This story was originally published by the WND News Center.
For a long time, extremists on the left end of the political spectrum have gotten through American courts what they could not get through the legislative process, because that recognizes the opinion of voters whereas when liberal judges are placed in office, there is little accountability.
That's how same-sex "marriage" was created for the nation.
But through circumstances and events beyond his control, President Trump was allowed to appoint three voices to that nine-member bench, and all of them fell far away from the progressive extremism that previous court decisions represented.
For that alone, Democrats hate him. Sen. Chuck Schumer was on video threatening two of Trump's appointees for their conservative opinions which fall closer to the Constitution and further from progressive ideology.

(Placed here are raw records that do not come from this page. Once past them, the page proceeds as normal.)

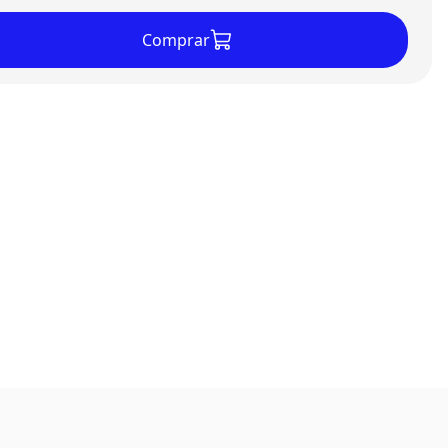
Comprar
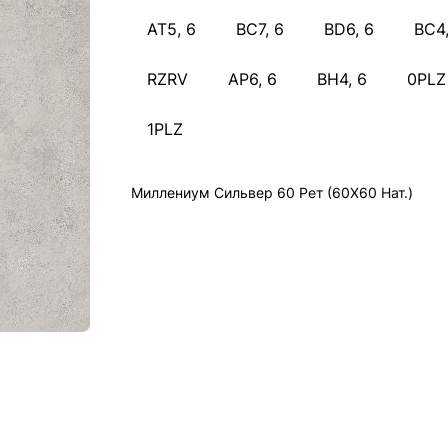
АТ5, 6
BC7, 6
BD6, 6
BC4,
RZRV
AP6, 6
BH4, 6
0PLZ
1PLZ
Миллениум Сильвер 60 Рет (60X60 Нат.)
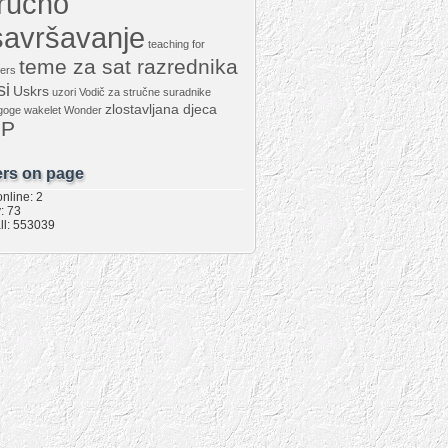
tručno
savršavanje
teaching for
teme za sat razrednika
ers
si
Uskrs
uzori
Vodič za stručne suradnike
zlostavljana djeca
goge
wakelet
Wonder
PP
rs on page
nline: 2
: 73
ll: 553039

It is directly a result of Trump's appointees that abortion no longer is a federal "right" but states have permission to regulate the industry.

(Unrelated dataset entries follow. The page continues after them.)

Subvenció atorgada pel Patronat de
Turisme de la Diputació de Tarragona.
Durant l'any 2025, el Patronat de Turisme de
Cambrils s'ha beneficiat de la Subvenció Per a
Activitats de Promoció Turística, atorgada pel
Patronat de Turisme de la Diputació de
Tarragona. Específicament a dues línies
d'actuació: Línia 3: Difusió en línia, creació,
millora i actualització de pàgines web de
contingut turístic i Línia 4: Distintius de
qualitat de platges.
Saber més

So with Trump out of office, and under assault as the 2024 campaign ramps up, the Democrats' remaining targets include the members of the conservative wing of the high court, specifically Justice Clarence Thomas.
He's been targeted by dozens of articles accusing him of a wide range of offenses when his actions have been within the spectrum of acceptable actions for justices.
Now, following a documentary by filmmaker Michael Pack about his career, a coalition of former clerks for Thomas has assembled a letter in defense of his honor.
According to Fox News, "112 of Justice Thomas' former clerks say news stories attacking him are 'part of a larger attack on the Court' and its 'legitimacy.'"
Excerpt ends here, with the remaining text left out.